This post is an incomplete speculative synthesis of several previous posts:
The question is whether you can have any expectation of a future model equilibrium besides the model-consistent (i.e. rational) expectation of a maximum entropy model? Or another way: Is the information loss required for the time translation (inverse Koopman) Et operator  the same information loss in reaching the maximum entropy state?
This is true for a normal distribution. The information in the initial distribution besides the mean and variance is exactly the information lost with the (inverse) Et operator.
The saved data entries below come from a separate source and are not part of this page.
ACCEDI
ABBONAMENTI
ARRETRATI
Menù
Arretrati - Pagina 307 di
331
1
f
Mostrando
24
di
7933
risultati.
Consider the KL divergence between an arbitrary distribution Q of given mean and variance and a normal distribution N(μ,σ): DKL(N||Q) ≡ ΔI. Propagation of Q into the future (via inverse of Et) leads to normal distribution (central limit theorem), resulting in information loss ΔI. Additionally, the normal distribution is maximum entropy distribution constrained to have a given mean and variance, so the approach to maximum entropy (disappearance of the initial condition Q information) will also yield a normal distribution, and therefore the same information loss DKL(N||Q) ≡ ΔI.
Does this always work out? We'd like to ask the question: Is whether every universal distribution (with constraint C) is also a maximum entropy distribution (with constraint C)?
One issue is that the uniform distribution is the maximum entropy distribution for a bounded random variable, but not universal in the sense of the central limit theorem (samples from the universal distribution that propagate in time via Et become a normal distribution). However, any distribution can be related to a uniform distribution (probability integral transform), so maybe this issue isn't as problematic as it first appears. I'll see if I can work out a proof**.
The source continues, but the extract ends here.